(Material for the task Opens)

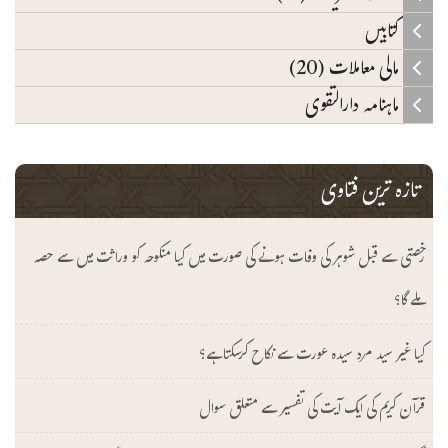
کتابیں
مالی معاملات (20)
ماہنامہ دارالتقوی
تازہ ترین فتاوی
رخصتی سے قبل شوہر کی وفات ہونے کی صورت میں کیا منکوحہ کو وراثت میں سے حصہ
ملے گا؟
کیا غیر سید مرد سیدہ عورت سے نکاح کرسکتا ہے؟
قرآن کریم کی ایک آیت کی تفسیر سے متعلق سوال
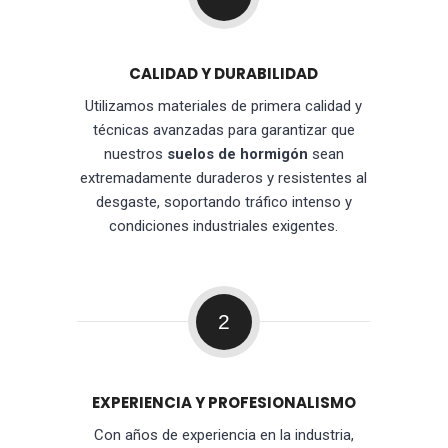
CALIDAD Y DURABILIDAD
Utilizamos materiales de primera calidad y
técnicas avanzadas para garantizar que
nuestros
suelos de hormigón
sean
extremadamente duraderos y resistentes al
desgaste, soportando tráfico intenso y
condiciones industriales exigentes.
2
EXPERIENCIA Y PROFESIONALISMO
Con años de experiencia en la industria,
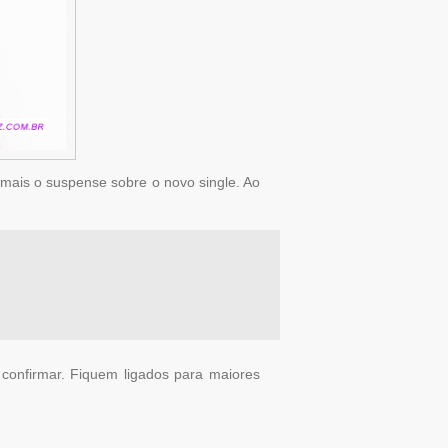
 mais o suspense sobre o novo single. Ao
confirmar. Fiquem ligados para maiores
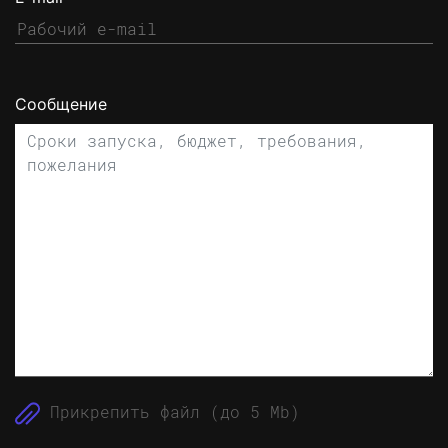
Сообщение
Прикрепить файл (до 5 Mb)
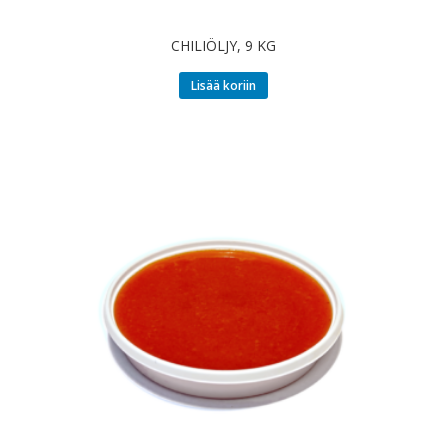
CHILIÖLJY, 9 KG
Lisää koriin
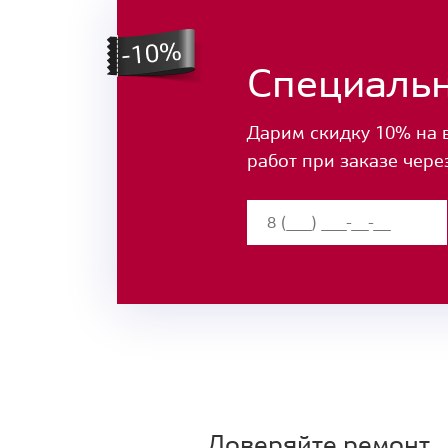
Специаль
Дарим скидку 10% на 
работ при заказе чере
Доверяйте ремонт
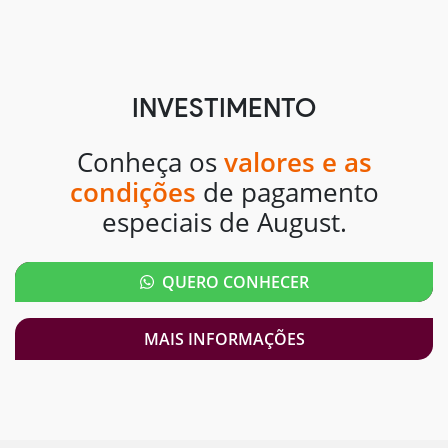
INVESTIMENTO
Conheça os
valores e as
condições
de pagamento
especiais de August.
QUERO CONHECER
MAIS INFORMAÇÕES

(Material for the task Closes)
(Material for the task Opens)

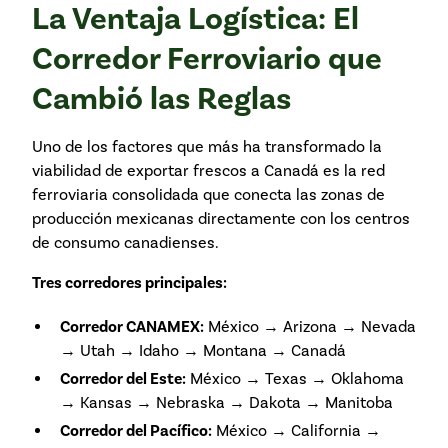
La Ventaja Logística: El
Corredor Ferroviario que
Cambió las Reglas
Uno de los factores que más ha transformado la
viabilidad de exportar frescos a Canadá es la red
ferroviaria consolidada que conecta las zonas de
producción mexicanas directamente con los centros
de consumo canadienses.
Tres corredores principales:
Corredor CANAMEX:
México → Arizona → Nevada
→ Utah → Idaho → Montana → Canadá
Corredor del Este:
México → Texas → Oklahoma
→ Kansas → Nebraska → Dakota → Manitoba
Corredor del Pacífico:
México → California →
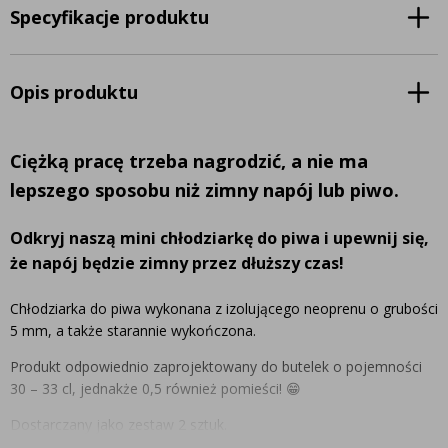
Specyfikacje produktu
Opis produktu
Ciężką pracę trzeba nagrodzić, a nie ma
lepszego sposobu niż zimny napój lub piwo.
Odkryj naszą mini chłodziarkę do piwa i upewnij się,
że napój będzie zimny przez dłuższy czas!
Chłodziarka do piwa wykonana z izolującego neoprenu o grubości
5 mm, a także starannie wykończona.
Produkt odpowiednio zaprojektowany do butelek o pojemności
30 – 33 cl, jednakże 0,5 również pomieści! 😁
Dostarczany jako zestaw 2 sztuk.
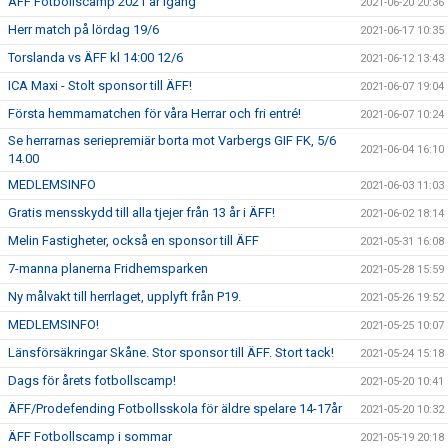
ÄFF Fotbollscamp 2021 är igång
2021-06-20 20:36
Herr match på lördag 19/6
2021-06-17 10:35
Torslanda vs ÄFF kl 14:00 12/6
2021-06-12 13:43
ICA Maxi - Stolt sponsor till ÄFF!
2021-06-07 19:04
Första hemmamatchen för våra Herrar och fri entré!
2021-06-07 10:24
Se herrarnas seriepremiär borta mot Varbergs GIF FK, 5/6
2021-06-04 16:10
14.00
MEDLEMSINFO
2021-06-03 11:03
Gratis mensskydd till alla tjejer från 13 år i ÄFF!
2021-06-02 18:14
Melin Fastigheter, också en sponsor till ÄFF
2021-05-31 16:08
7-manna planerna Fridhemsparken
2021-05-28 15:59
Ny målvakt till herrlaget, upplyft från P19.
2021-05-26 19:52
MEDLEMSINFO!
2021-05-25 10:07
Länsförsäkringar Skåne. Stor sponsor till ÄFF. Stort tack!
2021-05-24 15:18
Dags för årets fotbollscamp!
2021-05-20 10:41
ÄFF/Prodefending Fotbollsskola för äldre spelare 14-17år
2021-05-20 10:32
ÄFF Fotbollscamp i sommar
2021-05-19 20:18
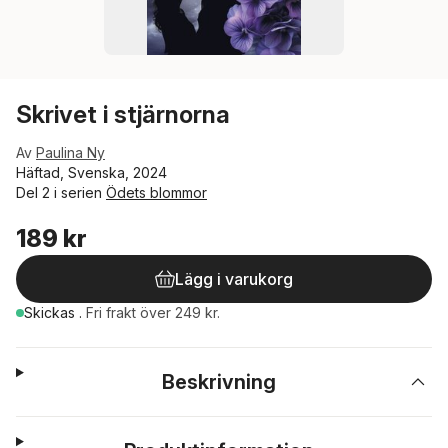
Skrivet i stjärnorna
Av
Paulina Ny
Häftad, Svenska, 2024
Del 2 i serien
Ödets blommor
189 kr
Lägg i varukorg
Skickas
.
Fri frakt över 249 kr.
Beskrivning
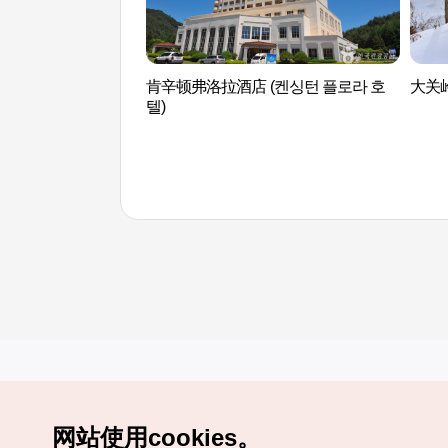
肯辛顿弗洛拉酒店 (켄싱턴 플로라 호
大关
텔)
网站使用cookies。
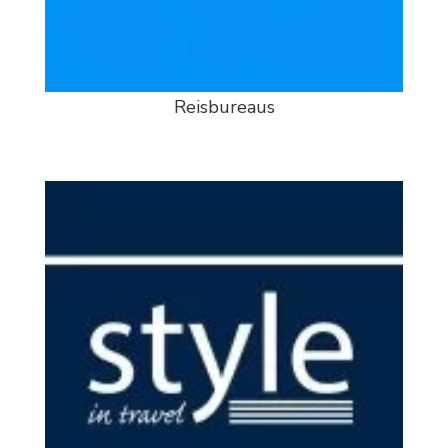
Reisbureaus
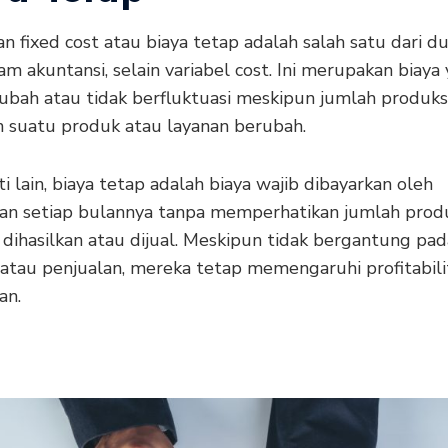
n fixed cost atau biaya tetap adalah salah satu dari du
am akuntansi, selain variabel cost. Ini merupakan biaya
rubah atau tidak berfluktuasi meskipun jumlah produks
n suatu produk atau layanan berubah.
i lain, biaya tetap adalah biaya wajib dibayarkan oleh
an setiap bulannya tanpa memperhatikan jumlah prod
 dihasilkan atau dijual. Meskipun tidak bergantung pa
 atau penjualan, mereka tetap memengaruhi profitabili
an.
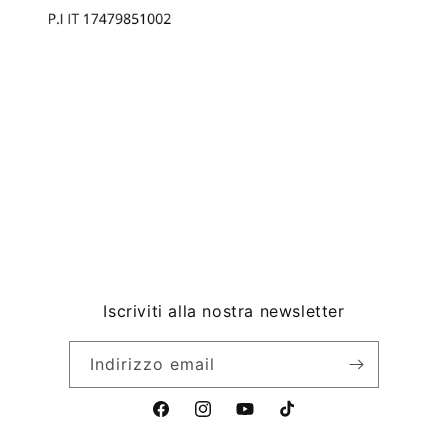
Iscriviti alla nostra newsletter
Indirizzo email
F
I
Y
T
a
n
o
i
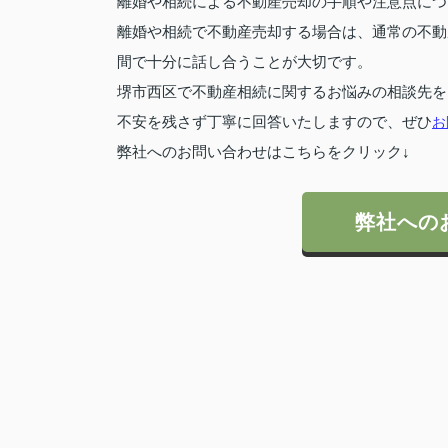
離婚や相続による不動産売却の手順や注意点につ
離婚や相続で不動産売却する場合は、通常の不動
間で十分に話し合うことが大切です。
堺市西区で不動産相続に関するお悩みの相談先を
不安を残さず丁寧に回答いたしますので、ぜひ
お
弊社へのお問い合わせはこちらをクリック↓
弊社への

(Material for the task Closes)

▶ [Goal of the exercise]:
When you reach the line in the material above that holds "2021-06-12 13:43", begin reproducing lines exactly, and stop after the line that holds "2021-05-20 10:41".

▶ [Task result]:
2021-06-12 13:43
ICA Maxi - Stolt sponsor till ÄFF!
2021-06-07 19:04
Första hemmamatchen för våra Herrar och fri entré!
2021-06-07 10:24
Se herrarnas seriepremiär borta mot Varbergs GIF FK, 5/6
2021-06-04 16:10
14.00
MEDLEMSINFO
2021-06-03 11:03
Gratis mensskydd till alla tjejer från 13 år i ÄFF!
2021-06-02 18:14
Melin Fastigheter, också en sponsor till ÄFF
2021-05-31 16:08
7-manna planerna Fridhemsparken
2021-05-28 15:59
Ny målvakt till herrlaget, upplyft från P19.
2021-05-26 19:52
MEDLEMSINFO!
2021-05-25 10:07
Länsförsäkringar Skåne. Stor sponsor till ÄFF. Stort tack!
2021-05-24 15:18
Dags för årets fotbollscamp!
2021-05-20 10:41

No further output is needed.